First create a conda env with name ibrl.

conda create --name ibrl python=3.9

Then, source set_env.sh to activate ibrl conda env. It also setup several important paths such as MUJOCO_PY_MUJOCO_PATH and add current project folder to PYTHONPATH. Note that if the conda env has a different name, you will need to manually modify the set_env.sh.
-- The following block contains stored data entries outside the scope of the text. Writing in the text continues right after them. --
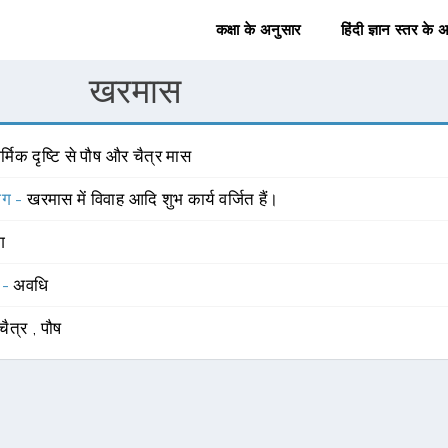
कक्षा के अनुसार
हिंदी ज्ञान स्तर के 
खरमास
र्मिक दृष्टि से पौष और चैत्र मास
योग -
खरमास में विवाह आदि शुभ कार्य वर्जित हैं।
ंग
 -
अवधि
चैत्र
,
पौष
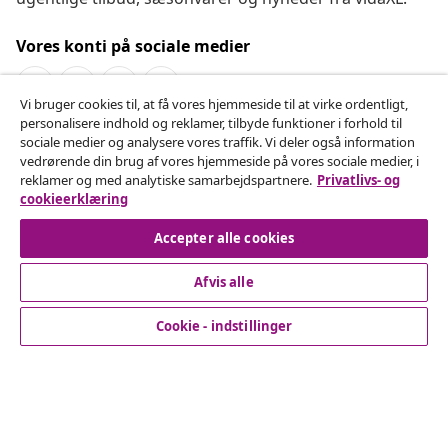
Vores konti på sociale medier
Vi bruger cookies til, at få vores hjemmeside til at virke ordentligt,
personalisere indhold og reklamer, tilbyde funktioner i forhold til
Fortryd køb
sociale medier og analysere vores traffik. Vi deler også information
vedrørende din brug af vores hjemmeside på vores sociale medier, i
Indsend en anmodning om at fortryde din ordre.
reklamer og med analytiske samarbejdspartnere.
Privatlivs- og
cookieerklæring
Fortryd køb
Accepter alle cookies
Afvis alle
Kundeservice
Cookie - indstillinger
Virksomhed
vidaXL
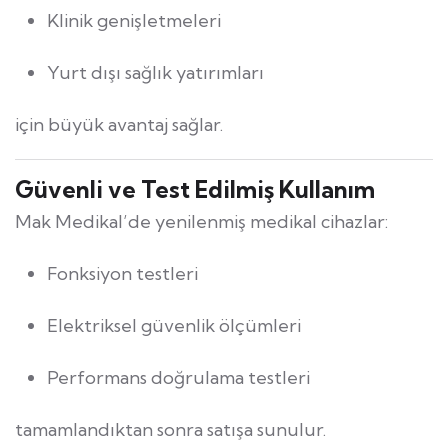
Klinik genişletmeleri
Yurt dışı sağlık yatırımları
için büyük avantaj sağlar.
Güvenli ve Test Edilmiş Kullanım
Mak Medikal’de yenilenmiş medikal cihazlar:
Fonksiyon testleri
Elektriksel güvenlik ölçümleri
Performans doğrulama testleri
tamamlandıktan sonra satışa sunulur.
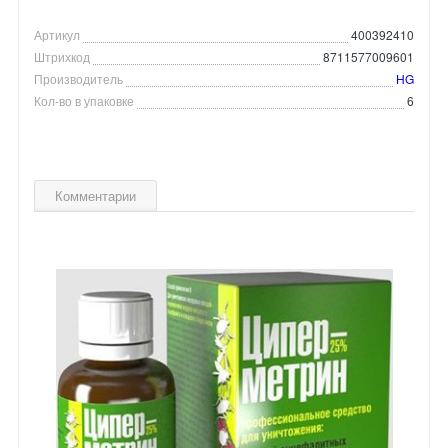
Артикул
400392410
Штрихкод
8711577009601
Производитель
HG
Кол-во в упаковке
6
Комментарии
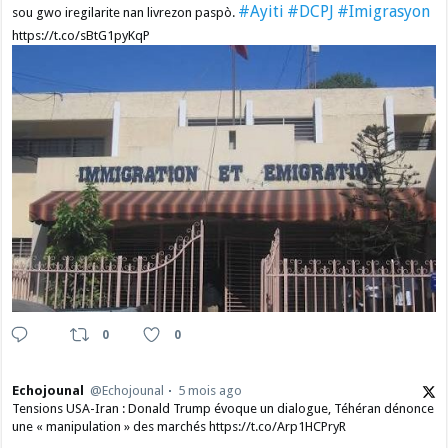
#Ayiti
#DCPJ
#Imigrasyon
sou gwo iregilarite nan livrezon paspò.
https://t.co/sBtG1pyKqP
0
0
Echojounal
@Echojounal
5 mois ago
Tensions USA-Iran : Donald Trump évoque un dialogue, Téhéran dénonce
une « manipulation » des marchés https://t.co/Arp1HCPryR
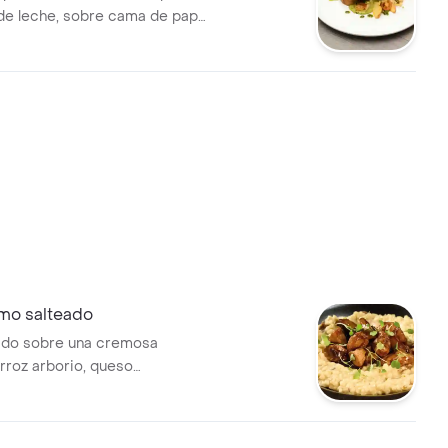
de leche, sobre cama de papa
mate cherry, finalizada con
spy
omo salteado
ado sobre una cremosa
rroz arborio, queso
y champiñones frescos.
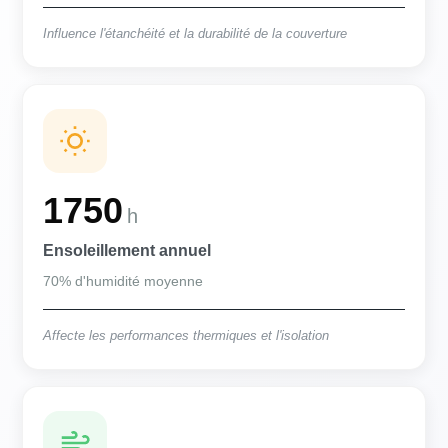
Influence l'étanchéité et la durabilité de la couverture
1750
h
Ensoleillement annuel
70% d'humidité moyenne
Affecte les performances thermiques et l'isolation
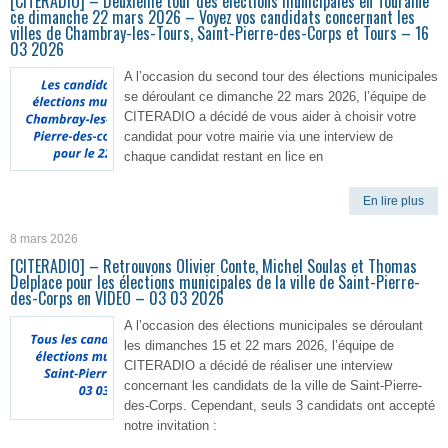
[CITERADIO] – Deuxième tour des élections municipales en Touraine
ce dimanche 22 mars 2026 – Voyez vos candidats concernant les
villes de Chambray-les-Tours, Saint-Pierre-des-Corps et Tours – 16
03 2026
A l’occasion du second tour des élections municipales
se déroulant ce dimanche 22 mars 2026, l’équipe de
CITERADIO a décidé de vous aider à choisir votre
candidat pour votre mairie via une interview de
chaque candidat restant en lice en
En lire plus
8 mars 2026
[CITERADIO] – Retrouvons Olivier Conte, Michel Soulas et Thomas
Delplace pour les élections municipales de la ville de Saint-Pierre-
des-Corps en VIDEO – 03 03 2026
A l’occasion des élections municipales se déroulant
les dimanches 15 et 22 mars 2026, l’équipe de
CITERADIO a décidé de réaliser une interview
concernant les candidats de la ville de Saint-Pierre-
des-Corps. Cependant, seuls 3 candidats ont accepté
notre invitation :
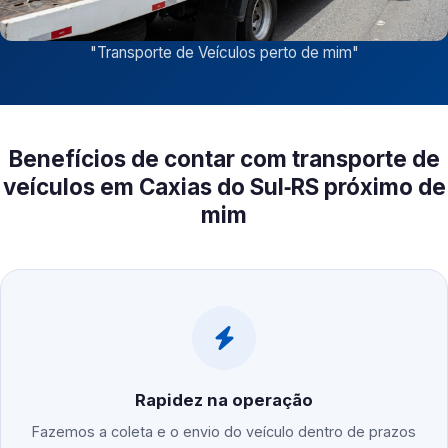
"
Transporte de Veículos perto de mim
"
Benefícios de contar com transporte de
veículos em Caxias do Sul‑RS próximo de
mim
Rapidez na operação
Fazemos a coleta e o envio do veículo dentro de prazos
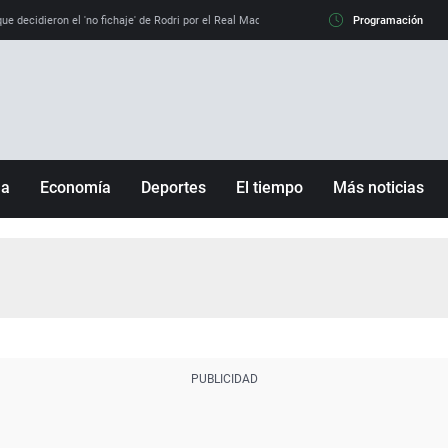
e decidieron el 'no fichaje' de Rodri por el Real Madrid y su 'sí' al Barça
Programación
La llamada de
ña
Economía
Deportes
El tiempo
Más noticias
Fútbol
Sociedad
Baloncesto
Mundo
Tenis
Salud
Motor
Cultura
Ciencia y Tecnología
adrid
Gastronomía
nciana
Medio ambiente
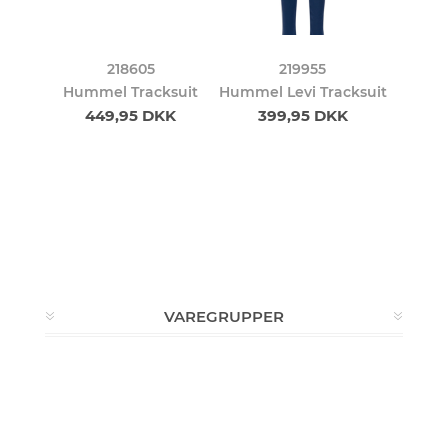
218605
219955
Hummel Tracksuit
Hummel Levi Tracksuit
449,95 DKK
399,95 DKK
VAREGRUPPER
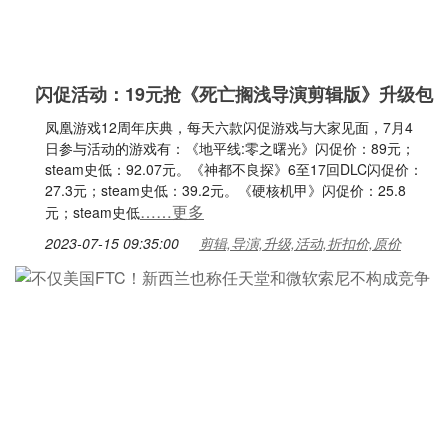
闪促活动：19元抢《死亡搁浅导演剪辑版》升级包
凤凰游戏12周年庆典，每天六款闪促游戏与大家见面，7月4
日参与活动的游戏有：《地平线:零之曙光》闪促价：89元；
steam史低：92.07元。《神都不良探》6至17回DLC闪促价：
27.3元；steam史低：39.2元。《硬核机甲》闪促价：25.8
……更多
元；steam史低
2023-07-15 09:35:00
剪辑,导演,升级,活动,折扣价,原价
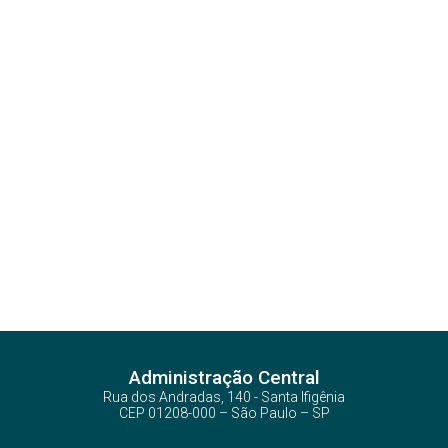
Administração Central
Rua dos Andradas, 140 - Santa Ifigênia
CEP 01208-000 – São Paulo – SP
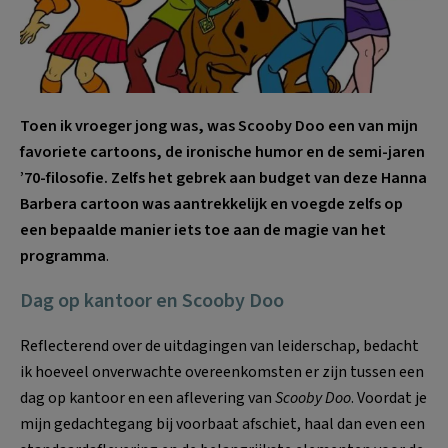
Toen ik vroeger jong was, was Scooby Doo een van mijn
favoriete cartoons, de ironische humor en de semi-jaren
’70-filosofie. Zelfs het gebrek aan budget van deze Hanna
Barbera cartoon was aantrekkelijk en voegde zelfs op
een bepaalde manier iets toe aan de magie van het
programma
.
Dag op kantoor en Scooby Doo
Reflecterend over de uitdagingen van leiderschap, bedacht
ik hoeveel onverwachte overeenkomsten er zijn tussen een
dag op kantoor en een aflevering van
Scooby Doo
. Voordat je
mijn gedachtegang bij voorbaat afschiet, haal dan even een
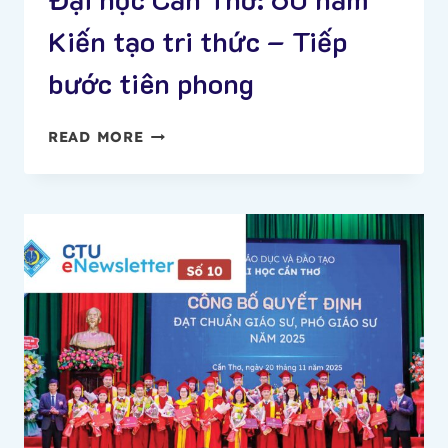
THỨ
Kiến tạo tri thức – Tiếp
XV
bước tiên phong
[CTU
READ MORE
ENEWSLETTER
SỐ
11]
–
ĐẠI
HỌC
CẦN
THƠ:
60
NĂM
KIẾN
TẠO
TRI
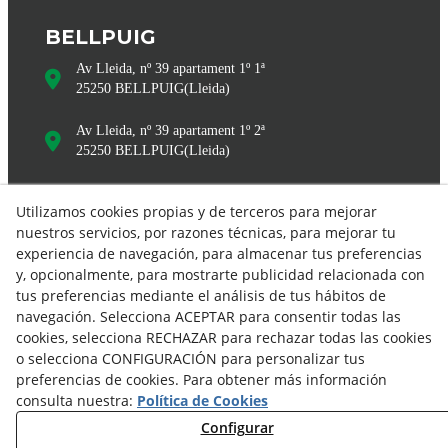
BELLPUIG
Av Lleida, nº 39 apartament 1º 1ª
25250
BELLPUIG
(
Lleida
)
Av Lleida, nº 39 apartament 1º 2ª
25250
BELLPUIG
(
Lleida
)
Utilizamos cookies propias y de terceros para mejorar
nuestros servicios, por razones técnicas, para mejorar tu
experiencia de navegación, para almacenar tus preferencias
y, opcionalmente, para mostrarte publicidad relacionada con
tus preferencias mediante el análisis de tus hábitos de
navegación. Selecciona ACEPTAR para consentir todas las
info@bonpasrural.com
cookies, selecciona RECHAZAR para rechazar todas las cookies
o selecciona CONFIGURACIÓN para personalizar tus
Aviso legal
Política de cookies
preferencias de cookies. Para obtener más información
consulta nuestra:
Política de Cookies
Política de privacidad
Configurar
Declaración de accesibilidad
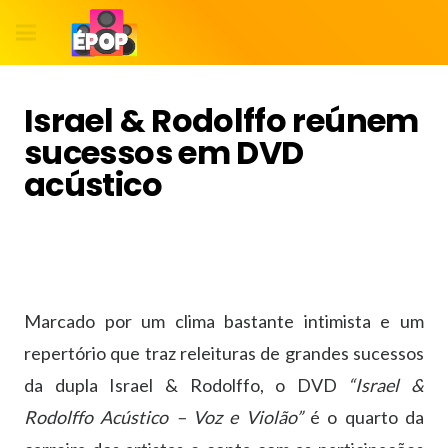
Israel & Rodolffo reúnem
sucessos em DVD
acústico
Marcado por um clima bastante intimista e um
repertório que traz releituras de grandes sucessos
da dupla Israel & Rodolffo, o DVD
“Israel &
Rodolffo Acústico – Voz e Violão”
é o quarto da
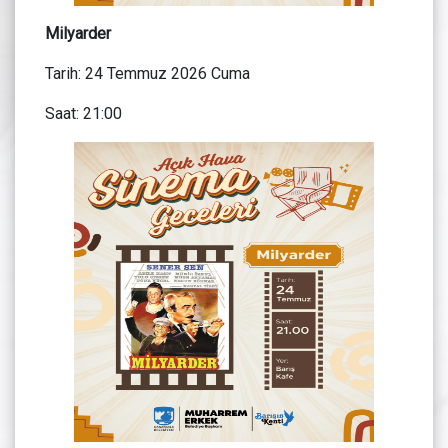
Milyarder
Tarih: 24 Temmuz 2026 Cuma
Saat: 21:00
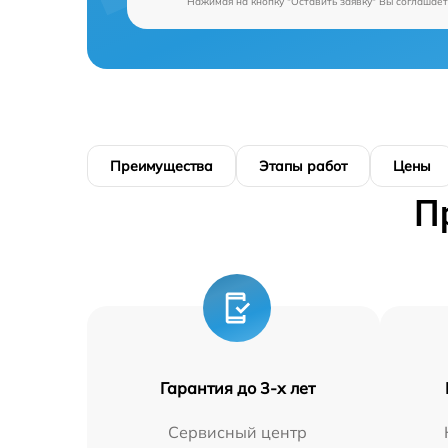
Нажимая на кнопку "Оставить заявку" Вы соглашает
Преимущества
Этапы работ
Цены
П
Гарантия до 3-х лет
Сервисный центр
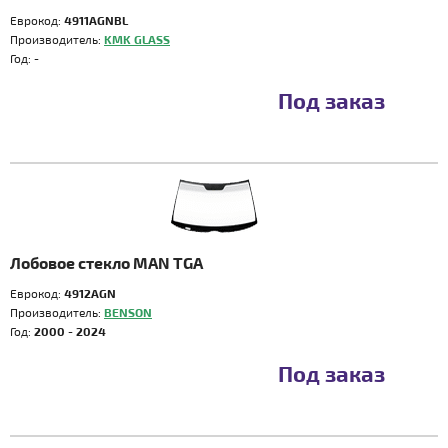
Еврокод:
4911AGNBL
Производитель:
KMK GLASS
Год:
-
Под заказ
Лобовое стекло MAN TGA
Еврокод:
4912AGN
Производитель:
BENSON
Год:
2000 - 2024
Под заказ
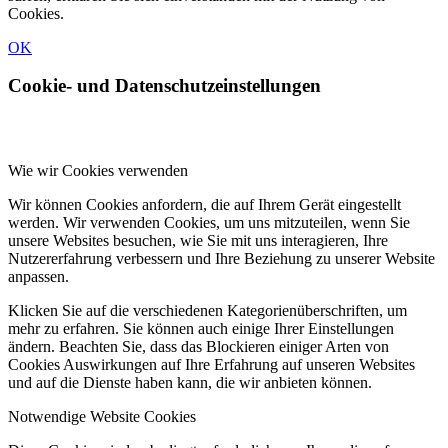
Cookies.
OK
Cookie- und Datenschutzeinstellungen
Wie wir Cookies verwenden
Wir können Cookies anfordern, die auf Ihrem Gerät eingestellt
werden. Wir verwenden Cookies, um uns mitzuteilen, wenn Sie
unsere Websites besuchen, wie Sie mit uns interagieren, Ihre
Nutzererfahrung verbessern und Ihre Beziehung zu unserer Website
anpassen.
Klicken Sie auf die verschiedenen Kategorienüberschriften, um
mehr zu erfahren. Sie können auch einige Ihrer Einstellungen
ändern. Beachten Sie, dass das Blockieren einiger Arten von
Cookies Auswirkungen auf Ihre Erfahrung auf unseren Websites
und auf die Dienste haben kann, die wir anbieten können.
Notwendige Website Cookies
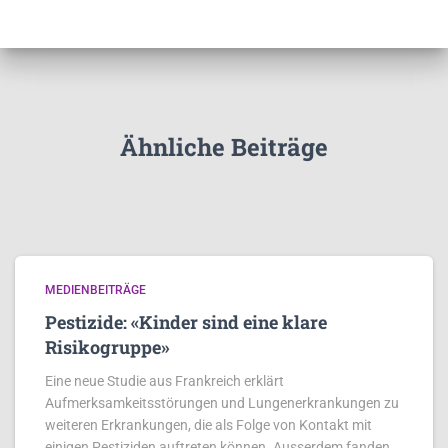
Ähnliche Beiträge
MEDIENBEITRÄGE
Pestizide: «Kinder sind eine klare
Risikogruppe»
Eine neue Studie aus Frankreich erklärt
Aufmerksamkeitsstörungen und Lungenerkrankungen zu
weiteren Erkrankungen, die als Folge von Kontakt mit
einigen Pestiziden auftreten können. Ausserdem fanden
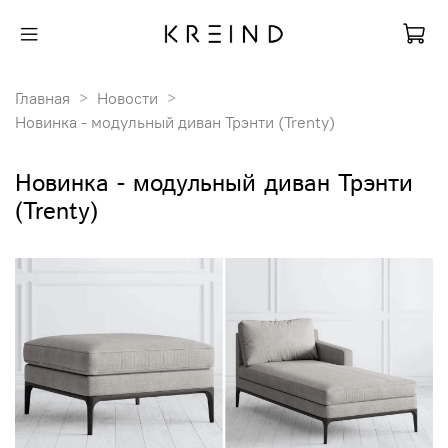
Главная
Новости
Новинка - модульный диван Трэнти (Trenty)
Новинка - модульный диван Трэнти
(Trenty)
You also need to modify the set_env.sh if the mujoco is not installed at the default location.

# NOTE: run this once per shell before running any script from this repo
source set_env.sh

Then install python dependencies

# first install pytorch with correct cuda version, in our case we use torch 2.1 with cu121
pip install torch==2.1.0 torchvision==0.16.0 --index-url https://download.pytorch.org/whl/cu121

# then install extra dependencies from requirement.txt
pip install -r requirements.txt

If the command above does not work for your versions. Please check out tools/core_packages.txt for a list of commands to manually install relavent packages.

Compile C++ code

We have a C++ module in the common utils that requires compilation

cd common_utils
make

Trouble Shooting

Later when running the training commands, if we encounter the following error

ImportError: .../libstdc++.so.6: version `GLIBCXX_3.4.30' not found

Then we can force the conda to use the system c++ lib. Use these command to symlink the system c++ lib into conda env. To find PATH_TO_CONDA_ENV, run echo ${CONDA_PREFIX:-"$(dirname $(which conda))/../"}.

ln -sf /lib/x86_64-linux-gnu/libstdc++.so.6 PATH_TO_CONDA_ENV/bin/../lib/libstdc++.so
ln -sf /lib/x86_64-linux-gnu/libstdc++.so.6 PATH_TO_CONDA_ENV/bin/../lib/libstdc++.so.6

Reproduce Results

Remember to run source set_env.sh once per shell before running any script from this repo.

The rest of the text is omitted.